Each Prompt Matters: Scaling Reinforcement Learning Without Wasting Rollouts on Hundred-Billion-Scale MoE
This work addresses critical bottlenecks for researchers and practitioners scaling RL to massive models, though it appears incremental as it builds on existing methods like GRPO with unified optimizations.
The paper tackles inefficiencies in scaling reinforcement learning to hundred-billion-scale mixture-of-experts models by introducing a new framework that ensures each prompt contributes meaningfully, resulting in stable and efficient training with strong performance across evaluations.

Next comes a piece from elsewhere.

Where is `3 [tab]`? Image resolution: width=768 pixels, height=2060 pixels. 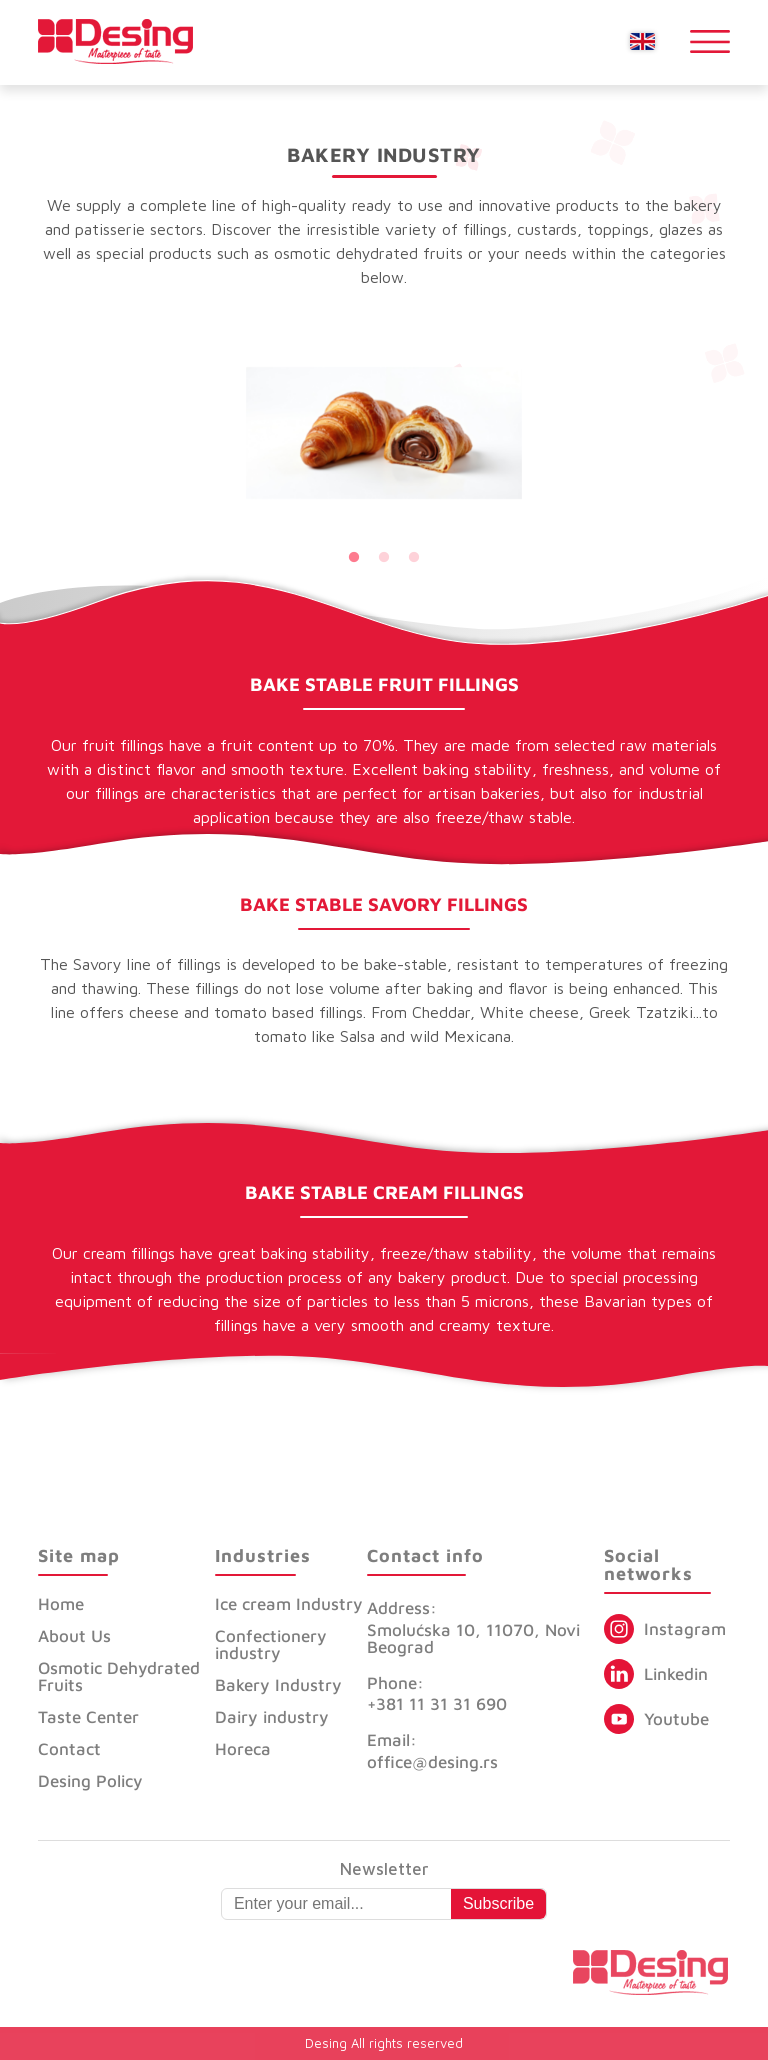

We present CompassMax-V3-Thinking, a hundred-billion-scale MoE reasoning model trained with a new RL framework built on one principle: each prompt must matter. Scaling RL to this size exposes critical inefficiencies-zero-variance prompts that waste rollouts, unstable importance sampling over long horizons, advantage inversion from standard reward models, and systemic bottlenecks in rollout processing. To overcome these challenges, we introduce several unified innovations: (1) Multi-Stage Zero-Variance Elimination, which filters out non-informative prompts and stabilizes group-based policy optimization (e.g. GRPO) by removing wasted rollouts; (2) ESPO, an entropy-adaptive optimization method that balances token-level and sequence-level importance sampling to maintain stable learning dynamics; (3) a Router Replay strategy that aligns training-time MoE router decisions with inference-time behavior to mitigate train-infer discrepancies, coupled with a reward model adjustment to prevent advantage inversion; (4) a high-throughput RL system with FP8-precision rollouts, overlapped reward computation, and length-aware scheduling to eliminate performance bottlenecks. Together, these contributions form a cohesive pipeline that makes RL on hundred-billion-scale MoE models stable and efficient. The resulting model delivers strong performance across both internal and public evaluations.